Samples of liming materials used in Thai aquaculture were analyzed. About half of the brands had mislabeled liming compounds or were of low quality. Farmers should insist that vendors analyze liming materials and report results of analyzed labels.
The ponds for this research were acquired on a private farm in Brazil, and the study was initiated in December 2001. The treatments are as follows: 1) agricultural limestone was applied over pond water surface after filling (3 ponds); 2) agricultural limestone was applied over pond bottom before filling (3 ponds); 3) agricultural limestone was applied over pond bottom followed by tilling of soil before filling (3 ponds); and 4) control (no agricultural limestone was applied).
Water samples are being collected weekly for analyses of total alkalinity and total hardness concentrations. Soil cores are being collected monthly and divided into 2 cm segments that are being analyzed for pH and exchangeable acidity. Pond aspects of the study will be completed in October 2002, but analyses of soil will not be completed until early 2003. Preliminary analyses reveal that all methods of liming increased the alkalinity and hardness of water in roughly equal amounts. Furthermore, there does not appear to be large differences in rates and depths of reaction in bottom soils related to method of application of agricultural limestone.
Ponds for this research were arranged by the University of Stellenbosch. The treatments are as follows: 1) agricultural limestone was applied over pond water surface after filling (3 ponds); 2) agricultural limestone was applied over pond bottom before filling (3 ponds); 3) agricultural limestone was applied over pond bottom followed by tilling of soil before filling (3 ponds); and 4) control (no agricultural limestone was applied).

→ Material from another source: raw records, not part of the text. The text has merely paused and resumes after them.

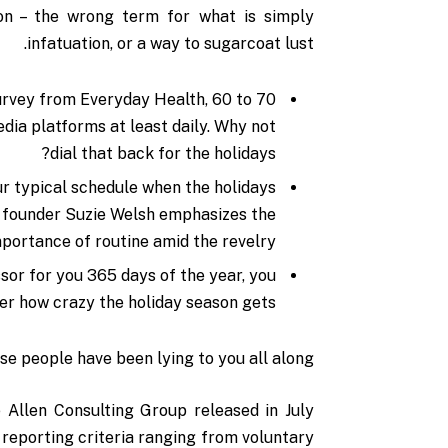
sion – the wrong term for what is simply
infatuation, or a way to sugarcoat lust.
urvey from Everyday Health, 60 to 70
dia platforms at least daily. Why not
dial that back for the holidays?
ur typical schedule when the holidays
 founder Suzie Welsh emphasizes the
portance of routine amid the revelry.
ssor for you 365 days of the year, you
ter how crazy the holiday season gets.
ese people have been lying to you all along.
 Allen Consulting Group released in July
 reporting
criteria ranging from voluntary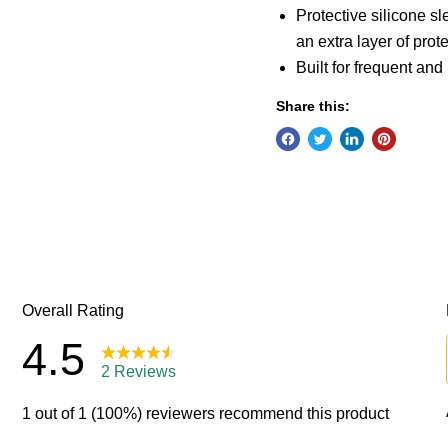
Protective silicone s
an extra layer of prote
Built for frequent an
Share this: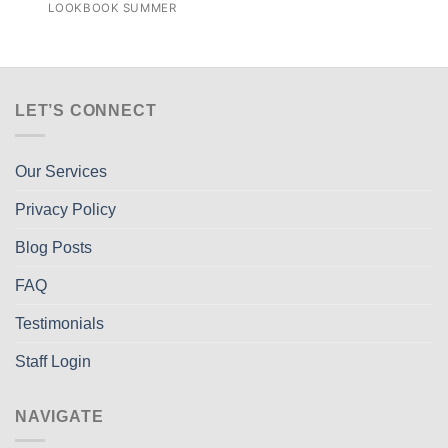
LOOKBOOK SUMMER
LET’S CONNECT
Our Services
Privacy Policy
Blog Posts
FAQ
Testimonials
Staff Login
NAVIGATE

Water samples are being collected weekly for analyses of total alkalinity and total hardness concentrations. Soil cores are being collected monthly and divided into 2 cm-long segments, that are being analyzed for pH and exchangeable acidity. The experiment was initiated in July 2002, and the pond sampling will be completed in February 2003. The study has not progressed far enough to have preliminary information on the performance of the different treatments.